怒る方々は、宮本顕治氏の論文を読んでいない。宮本顕治氏の上記論文には次があります。
「ソ連邦およびソ連邦を先頭とする社会主義世界体制が、世界平和のたしかなとりでである意義は一そう巨大かつ決定的となる。」
「社会主義諸国の対外政策は、平和と諸民族の主権の尊重の政策であり、社会主義世界体制の成功は、帝国主義陣営の戦争と侵略の政策へのより一そう大きな制動力の出現を意味する。」
「しかし、考えてもみよ。七か年計画の目標数字は、その実現のためのソ連邦人民と共産党のあのすばらしい熱情は、ソ連邦が戦争政策でなく、平和共存の政策を堅持することを前提としている。」
宮本顕治氏はこの論文で、ソ連が世界の平和をのぞんでいることをうたがうことができるものは、一にぎりの戦争きちがいだけである、と断言しています。
宮本顕治氏によれば、ソ連邦における核兵器保有、ICBMの量産は、帝国主義陣営が侵略と戦争の政策をとりつづけていることへの必要にしてやむを得ない措置です。
宮本顕治氏のこの考え方を、「理論化」したのが上田耕一郎氏の「マルクス主義と平和運動」(昭和40年大月書店刊行)です。
日本共産党の「平和運動」の基本路線―社会主義の手にある核兵器は平和の武器である―上田耕一郎「マルクス主義と平和運動」(昭和40年大月書店刊行)
ソ連や中国、北朝鮮など共産主義国は本質的に平和勢力であり、核軍事力を平和のために保有している。
これは、上田耕一郎氏が「理論化」し日本共産党が主導してきた「平和運動」の基本路線です。上田氏の前掲著は次のように述べています。
「ソ連が最初に原爆実験に成功したとき、すべての平和活動家が世界戦争防止の事業の成功に新しい確信をいだきえたように、社会主義の手にある核兵器はただ侵略戦争の防止、社会主義と民主主義の防衛のための平和の武器である」(同書p56より抜粋)。
ソ連や中国の核兵器は平和の武器だという主張です。
国際政治学者畑田重夫氏は、日本共産党の「平和運動」に長年参加してきた方です。
国際政治学者畑田重夫氏は若い頃から新聞や雑誌を丹念に読んでこられたはずですから、宮本顕治氏の前掲論文や上田耕一郎のこの本を読んでいることでしょう。

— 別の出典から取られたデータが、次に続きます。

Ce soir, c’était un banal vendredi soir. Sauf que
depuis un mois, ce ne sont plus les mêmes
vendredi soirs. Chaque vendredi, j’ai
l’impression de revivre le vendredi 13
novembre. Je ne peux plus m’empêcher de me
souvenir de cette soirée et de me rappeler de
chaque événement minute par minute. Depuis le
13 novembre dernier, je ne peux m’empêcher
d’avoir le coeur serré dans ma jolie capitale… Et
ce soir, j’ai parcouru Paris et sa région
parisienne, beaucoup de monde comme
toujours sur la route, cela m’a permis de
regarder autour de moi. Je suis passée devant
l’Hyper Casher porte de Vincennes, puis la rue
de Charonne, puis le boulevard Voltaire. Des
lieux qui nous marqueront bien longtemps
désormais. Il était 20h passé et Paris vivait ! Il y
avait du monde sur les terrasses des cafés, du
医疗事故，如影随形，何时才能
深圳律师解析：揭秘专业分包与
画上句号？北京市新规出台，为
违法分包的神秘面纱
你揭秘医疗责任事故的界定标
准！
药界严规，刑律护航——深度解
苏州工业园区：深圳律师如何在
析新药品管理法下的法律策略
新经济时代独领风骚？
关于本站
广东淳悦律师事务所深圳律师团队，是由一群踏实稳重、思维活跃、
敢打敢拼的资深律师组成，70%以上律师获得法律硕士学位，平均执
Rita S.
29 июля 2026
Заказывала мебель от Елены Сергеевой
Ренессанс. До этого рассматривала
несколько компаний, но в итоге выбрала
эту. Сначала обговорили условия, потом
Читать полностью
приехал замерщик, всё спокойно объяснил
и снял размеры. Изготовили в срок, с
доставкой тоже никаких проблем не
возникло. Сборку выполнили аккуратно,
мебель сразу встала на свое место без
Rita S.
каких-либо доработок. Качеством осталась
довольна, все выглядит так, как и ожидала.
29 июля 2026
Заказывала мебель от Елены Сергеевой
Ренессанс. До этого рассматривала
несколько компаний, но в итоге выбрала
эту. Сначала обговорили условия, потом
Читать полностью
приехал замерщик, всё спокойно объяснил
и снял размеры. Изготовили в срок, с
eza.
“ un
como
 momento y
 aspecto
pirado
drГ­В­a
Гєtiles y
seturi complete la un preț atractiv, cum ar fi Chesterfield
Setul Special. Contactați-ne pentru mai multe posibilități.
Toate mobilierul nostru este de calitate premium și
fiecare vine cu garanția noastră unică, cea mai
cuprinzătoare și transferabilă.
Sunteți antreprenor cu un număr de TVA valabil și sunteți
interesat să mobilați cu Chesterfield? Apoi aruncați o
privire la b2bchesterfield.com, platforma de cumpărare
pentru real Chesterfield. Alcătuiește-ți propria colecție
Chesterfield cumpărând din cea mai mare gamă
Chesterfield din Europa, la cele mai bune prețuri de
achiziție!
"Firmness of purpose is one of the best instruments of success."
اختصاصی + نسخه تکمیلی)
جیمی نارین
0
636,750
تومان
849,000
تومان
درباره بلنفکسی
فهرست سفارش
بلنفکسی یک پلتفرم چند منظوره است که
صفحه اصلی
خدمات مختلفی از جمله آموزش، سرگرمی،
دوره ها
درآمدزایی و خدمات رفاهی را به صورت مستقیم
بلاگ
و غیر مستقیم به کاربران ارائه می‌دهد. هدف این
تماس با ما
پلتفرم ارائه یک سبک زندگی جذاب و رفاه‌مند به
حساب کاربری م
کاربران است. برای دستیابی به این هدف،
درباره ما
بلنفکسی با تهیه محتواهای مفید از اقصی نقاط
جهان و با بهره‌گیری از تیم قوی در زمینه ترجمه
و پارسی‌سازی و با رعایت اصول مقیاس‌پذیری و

畑田重夫氏の著作には、宮本顕治氏や上田耕一郎氏への批判は一切ありません。従って現在でも畑田氏は共産主義国である中国や北朝鮮が平和勢力であると信じているのでしょう。
川田忠明氏の最近の論文「北朝鮮と中国にどう対応するか―平和運動の立場から「(「前衛」2016年2月号掲載)も同様です。
川田氏は、「北朝鮮の行動は深刻な脅威となっている。」から「平和運動はこの脅威を取り除くことを強く求める」と述べていますが(論文p14)、北朝鮮が日本に先制攻撃をする可能性については全くふれていません。

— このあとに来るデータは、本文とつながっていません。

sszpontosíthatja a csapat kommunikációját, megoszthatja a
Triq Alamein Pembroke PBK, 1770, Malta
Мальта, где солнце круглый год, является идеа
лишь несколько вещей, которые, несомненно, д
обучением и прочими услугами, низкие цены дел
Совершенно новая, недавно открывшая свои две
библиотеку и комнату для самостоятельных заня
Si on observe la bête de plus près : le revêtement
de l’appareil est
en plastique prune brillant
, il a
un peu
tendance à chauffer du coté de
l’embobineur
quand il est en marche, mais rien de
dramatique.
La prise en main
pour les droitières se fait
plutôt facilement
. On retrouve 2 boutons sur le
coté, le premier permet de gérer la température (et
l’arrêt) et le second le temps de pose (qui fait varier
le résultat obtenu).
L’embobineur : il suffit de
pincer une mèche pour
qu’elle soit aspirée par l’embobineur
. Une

北朝鮮はこれまで数えきれないほど、日本に対して脅迫めいた声明を朝鮮中央通信で発表しています。去る1月6日にも、日本を水葬すると放言しています。
水葬とは、日本列島に連続核攻撃を加えて陸地を低くし、海の底に沈めるという意味なのでしょう。核攻撃により陸地が低くなることがありえるのでしょうか。
いずれにせよ、北朝鮮は核ミサイルや生物・化学兵器で先制攻撃を日本や韓国に断行しうる。北朝鮮はマレーシアで既に化学兵器、VXガスを使いました。

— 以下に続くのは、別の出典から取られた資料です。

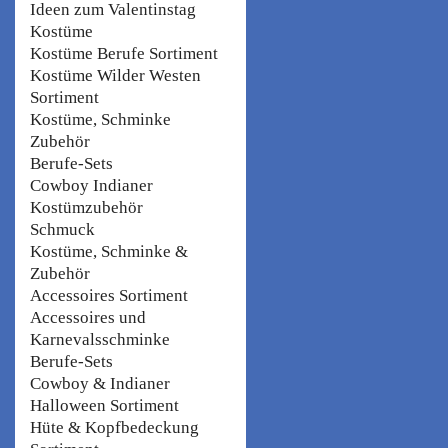
Ideen zum Valentinstag
Kostüme
Kostüme Berufe Sortiment
Kostüme Wilder Westen
Sortiment
Kostüme, Schminke
Zubehör
Berufe-Sets
Cowboy Indianer
Kostümzubehör
Schmuck
Kostüme, Schminke &
Zubehör
Accessoires Sortiment
Accessoires und
Karnevalsschminke
Berufe-Sets
Cowboy & Indianer
Halloween Sortiment
Hüte & Kopfbedeckung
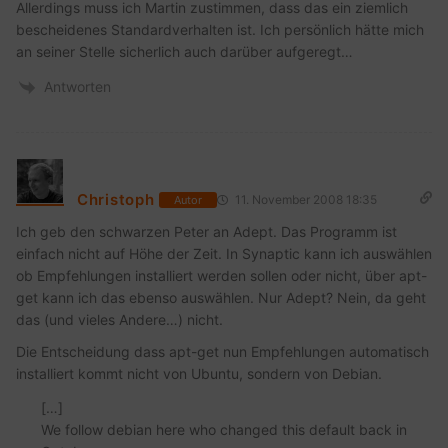
Allerdings muss ich Martin zustimmen, dass das ein ziemlich
bescheidenes Standardverhalten ist. Ich persönlich hätte mich
an seiner Stelle sicherlich auch darüber aufgeregt…
Antworten
Christoph
11. November 2008 18:35
Autor
Ich geb den schwarzen Peter an Adept. Das Programm ist
einfach nicht auf Höhe der Zeit. In Synaptic kann ich auswählen
ob Empfehlungen installiert werden sollen oder nicht, über apt-
get kann ich das ebenso auswählen. Nur Adept? Nein, da geht
das (und vieles Andere…) nicht.
Die Entscheidung dass apt-get nun Empfehlungen automatisch
installiert kommt nicht von Ubuntu, sondern von Debian.
[…]
We follow debian here who changed this default back in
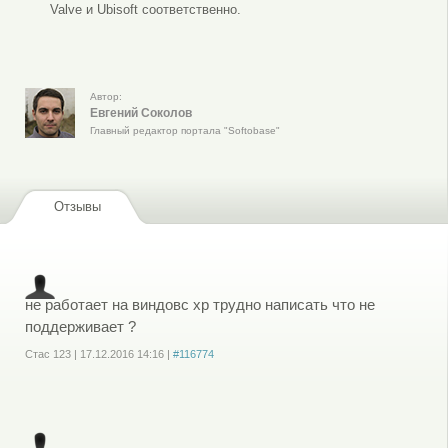
Valve и Ubisoft соответственно.
Автор:
Евгений Соколов
Главный редактор портала "Softobase"
Отзывы
не работает на виндовс xp трудно написать что не
поддерживает ?
Стас 123
|
17.12.2016
14:16
|
#116774
Войдите
или
зарегистрируйтесь
, чтобы отправлять комментарии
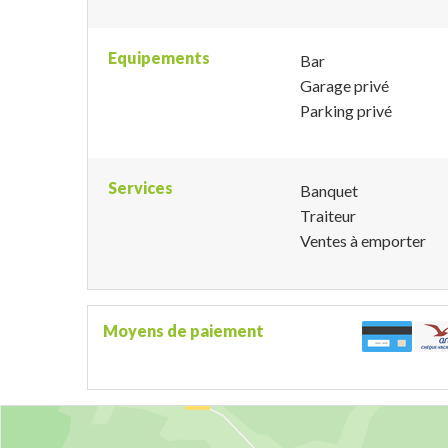
Equipements
Bar
Garage privé
Parking privé
Services
Banquet
Traiteur
Ventes à emporter
Moyens de paiement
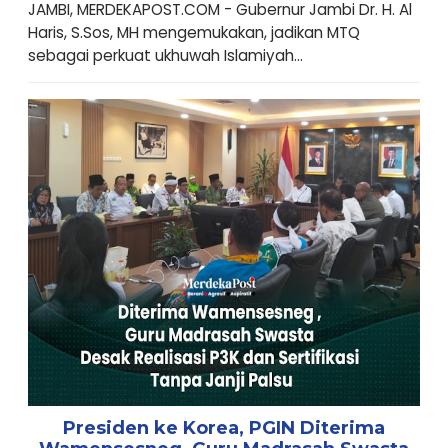
JAMBI, MERDEKAPOST.COM - Gubernur Jambi Dr. H. Al
Haris, S.Sos, MH mengemukakan, jadikan MTQ
sebagai perkuat ukhuwah Islamiyah...
Presiden ke Korea, PGIN Diterima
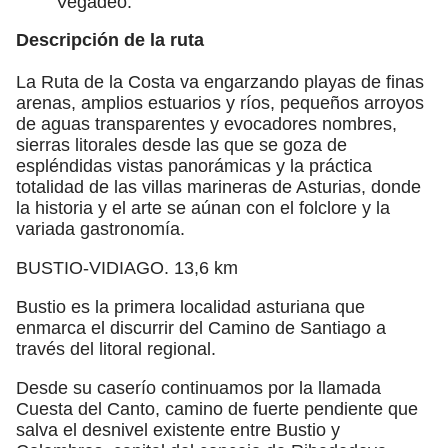
Vegadeo.
Descripción de la ruta
La Ruta de la Costa va engarzando playas de finas
arenas, amplios estuarios y ríos, pequeños arroyos
de aguas transparentes y evocadores nombres,
sierras litorales desde las que se goza de
espléndidas vistas panorámicas y la práctica
totalidad de las villas marineras de Asturias, donde
la historia y el arte se aúnan con el folclore y la
variada gastronomía.
BUSTIO-VIDIAGO. 13,6 km
Bustio es la primera localidad asturiana que
enmarca el discurrir del Camino de Santiago a
través del litoral regional.
Desde su caserío continuamos por la llamada
Cuesta del Canto, camino de fuerte pendiente que
salva el desnivel existente entre Bustio y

腹が立ちますが現状では、北朝鮮による先制攻撃を防ぐことは極めて困難です。北朝鮮工作員が生物・化学兵器を日本に持ち込むのは難しくない。
北朝鮮が核ミサイルや生物・化学兵器により先制攻撃をしてきたら、日本はどうすべきなのか
核ミサイルや生物・化学兵器攻撃をされてしまった場合、日本はどうすべきなのか。
私は日米安全保障条約の全面発動を米国に要請し、北朝鮮、特に金正恩の居住地域を徹底攻撃するべきと考えます。自衛隊は米軍と一緒に出撃するべきです。
川田忠明氏ら日本共産党員はこのとき当然、日米安全保障条約の発動に全力で反対するのでしょう。
近年の日本共産党は自衛隊による反撃を認めているようですが、自衛隊に敵基地攻撃能力はありません。
北朝鮮に核ミサイルや生物・化学兵器攻撃をされてしまっても、自衛隊だけでは報復できないのです。真に残念ですが、自衛隊は朝鮮半島まで届くミサイルや爆撃機を保有していません。
川田忠明氏ら日本共産党員は、日本が北朝鮮から核ミサイル攻撃や生物・化学兵器攻撃をされても、「六か国協議を緊急開催すべきだ」「外交的解決が唯一の道」などとつぶやくだけなのでしょう。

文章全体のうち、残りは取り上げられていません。